Extracted page text data:
********
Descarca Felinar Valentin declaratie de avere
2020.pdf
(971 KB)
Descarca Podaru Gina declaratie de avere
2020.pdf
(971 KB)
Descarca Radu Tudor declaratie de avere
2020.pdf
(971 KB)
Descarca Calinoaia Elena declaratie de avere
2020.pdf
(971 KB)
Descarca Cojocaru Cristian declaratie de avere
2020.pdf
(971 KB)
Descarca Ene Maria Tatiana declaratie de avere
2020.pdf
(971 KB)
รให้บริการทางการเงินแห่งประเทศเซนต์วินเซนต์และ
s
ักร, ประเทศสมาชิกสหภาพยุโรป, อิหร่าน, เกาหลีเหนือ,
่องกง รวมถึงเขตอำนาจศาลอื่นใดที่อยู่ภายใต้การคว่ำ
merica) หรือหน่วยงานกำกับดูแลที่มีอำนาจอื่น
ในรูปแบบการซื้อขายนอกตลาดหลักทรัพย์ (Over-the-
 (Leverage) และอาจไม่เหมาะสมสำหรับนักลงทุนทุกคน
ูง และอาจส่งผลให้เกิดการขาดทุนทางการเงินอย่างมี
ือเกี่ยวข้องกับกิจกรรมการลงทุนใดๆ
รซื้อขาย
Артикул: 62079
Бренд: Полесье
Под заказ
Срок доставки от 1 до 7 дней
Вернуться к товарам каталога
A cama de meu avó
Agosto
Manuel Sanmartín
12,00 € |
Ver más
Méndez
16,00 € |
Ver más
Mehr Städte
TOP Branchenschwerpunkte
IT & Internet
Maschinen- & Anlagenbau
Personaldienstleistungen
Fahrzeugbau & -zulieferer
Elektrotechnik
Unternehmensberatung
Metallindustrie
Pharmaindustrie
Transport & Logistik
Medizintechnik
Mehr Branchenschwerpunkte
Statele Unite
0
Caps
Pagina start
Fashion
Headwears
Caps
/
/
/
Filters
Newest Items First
********
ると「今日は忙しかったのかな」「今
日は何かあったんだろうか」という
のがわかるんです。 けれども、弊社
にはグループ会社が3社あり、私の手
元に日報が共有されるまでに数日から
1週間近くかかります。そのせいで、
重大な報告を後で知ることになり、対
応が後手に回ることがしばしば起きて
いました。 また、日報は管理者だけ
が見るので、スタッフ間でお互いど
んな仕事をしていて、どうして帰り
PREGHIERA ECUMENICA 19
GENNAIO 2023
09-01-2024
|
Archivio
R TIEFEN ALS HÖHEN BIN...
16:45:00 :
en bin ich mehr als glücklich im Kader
********
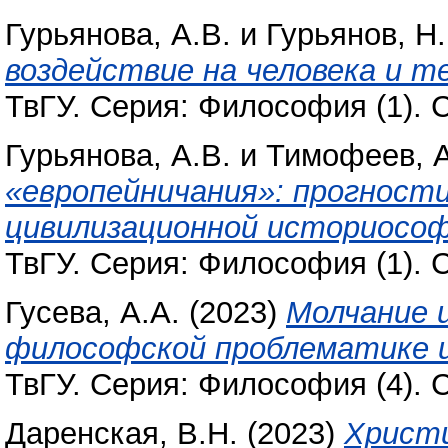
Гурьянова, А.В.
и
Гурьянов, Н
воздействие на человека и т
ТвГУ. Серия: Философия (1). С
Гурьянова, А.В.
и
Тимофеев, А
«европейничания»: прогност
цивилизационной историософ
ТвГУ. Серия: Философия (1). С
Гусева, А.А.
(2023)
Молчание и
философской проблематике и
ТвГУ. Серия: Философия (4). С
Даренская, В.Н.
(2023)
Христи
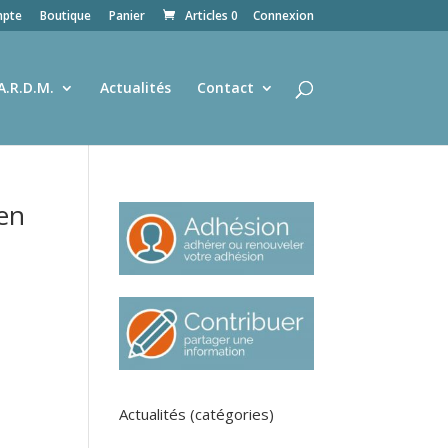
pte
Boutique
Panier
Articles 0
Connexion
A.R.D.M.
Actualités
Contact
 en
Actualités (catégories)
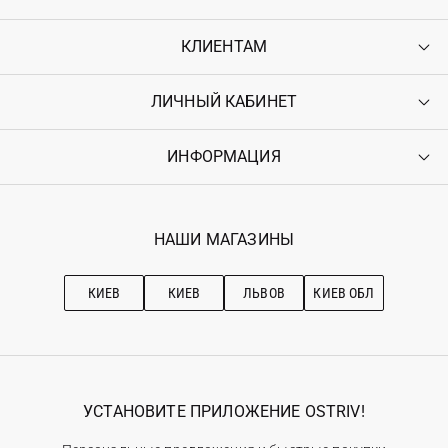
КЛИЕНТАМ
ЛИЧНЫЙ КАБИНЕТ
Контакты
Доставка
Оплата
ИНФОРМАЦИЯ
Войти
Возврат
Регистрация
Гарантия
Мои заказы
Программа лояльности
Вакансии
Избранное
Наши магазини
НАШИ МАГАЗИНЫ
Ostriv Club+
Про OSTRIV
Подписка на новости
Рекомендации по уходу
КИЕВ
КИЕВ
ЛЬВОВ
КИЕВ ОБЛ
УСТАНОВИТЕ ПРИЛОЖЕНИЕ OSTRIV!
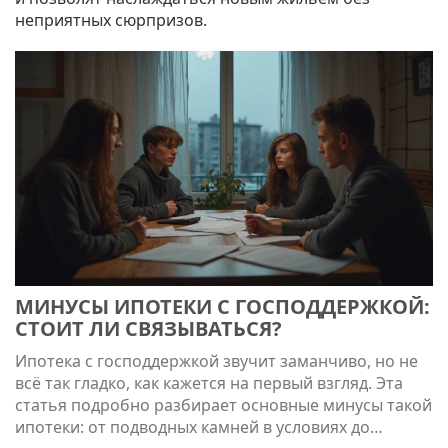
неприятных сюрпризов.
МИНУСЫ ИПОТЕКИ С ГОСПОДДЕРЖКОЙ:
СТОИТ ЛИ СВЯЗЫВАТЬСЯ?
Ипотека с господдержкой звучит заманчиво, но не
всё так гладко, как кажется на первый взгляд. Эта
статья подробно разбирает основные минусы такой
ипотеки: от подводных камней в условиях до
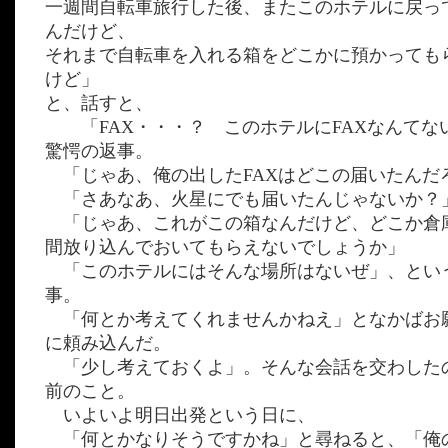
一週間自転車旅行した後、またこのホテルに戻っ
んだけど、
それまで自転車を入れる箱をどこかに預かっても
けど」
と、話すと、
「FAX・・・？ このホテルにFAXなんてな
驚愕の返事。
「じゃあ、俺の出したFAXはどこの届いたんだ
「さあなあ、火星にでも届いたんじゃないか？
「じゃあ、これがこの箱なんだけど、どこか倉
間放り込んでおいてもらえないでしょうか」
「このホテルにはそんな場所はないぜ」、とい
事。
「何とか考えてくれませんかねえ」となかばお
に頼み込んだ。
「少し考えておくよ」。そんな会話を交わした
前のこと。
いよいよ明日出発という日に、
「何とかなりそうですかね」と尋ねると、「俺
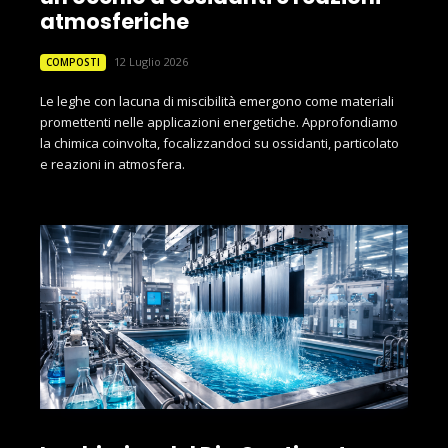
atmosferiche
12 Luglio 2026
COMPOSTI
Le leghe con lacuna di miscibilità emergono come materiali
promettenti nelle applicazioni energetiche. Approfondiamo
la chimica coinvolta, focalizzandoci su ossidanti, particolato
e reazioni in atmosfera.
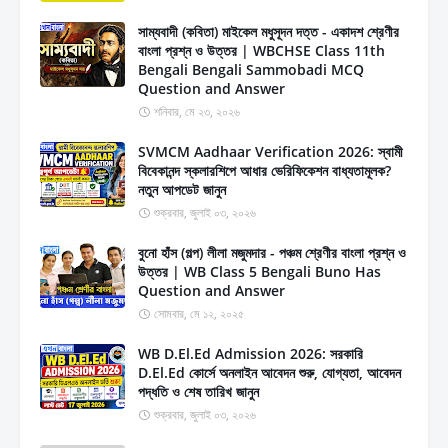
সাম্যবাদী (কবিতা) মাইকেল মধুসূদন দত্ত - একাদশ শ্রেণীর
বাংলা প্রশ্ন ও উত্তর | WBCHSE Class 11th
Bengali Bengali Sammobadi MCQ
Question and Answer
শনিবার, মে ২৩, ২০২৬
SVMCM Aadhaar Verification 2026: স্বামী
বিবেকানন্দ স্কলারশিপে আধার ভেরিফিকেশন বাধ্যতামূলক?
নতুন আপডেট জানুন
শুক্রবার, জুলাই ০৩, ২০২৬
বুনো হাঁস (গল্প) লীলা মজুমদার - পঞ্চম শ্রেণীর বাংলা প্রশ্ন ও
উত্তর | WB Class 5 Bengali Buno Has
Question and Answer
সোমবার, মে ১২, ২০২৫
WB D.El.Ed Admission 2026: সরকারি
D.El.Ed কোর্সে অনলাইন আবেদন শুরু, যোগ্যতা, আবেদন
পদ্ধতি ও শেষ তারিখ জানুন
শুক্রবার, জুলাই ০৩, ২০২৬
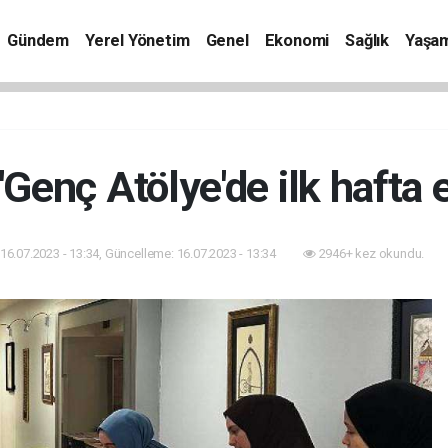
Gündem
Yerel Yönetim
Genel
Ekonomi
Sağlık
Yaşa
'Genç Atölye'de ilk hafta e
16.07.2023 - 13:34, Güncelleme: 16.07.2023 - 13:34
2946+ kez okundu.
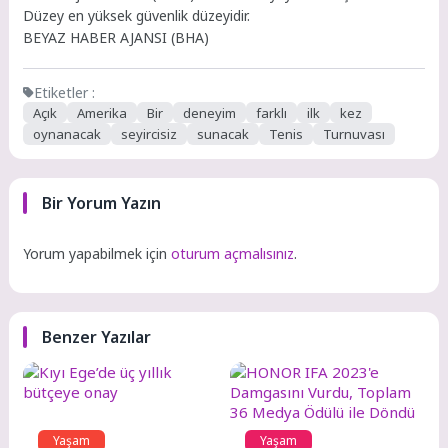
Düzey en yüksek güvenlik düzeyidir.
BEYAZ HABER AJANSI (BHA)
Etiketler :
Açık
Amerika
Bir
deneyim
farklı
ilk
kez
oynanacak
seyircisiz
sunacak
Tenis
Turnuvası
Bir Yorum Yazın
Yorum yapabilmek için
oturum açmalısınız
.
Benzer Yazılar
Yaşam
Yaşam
********
Work through the records line by line and tally those with the word "avere". Report only the total.

#### Result
6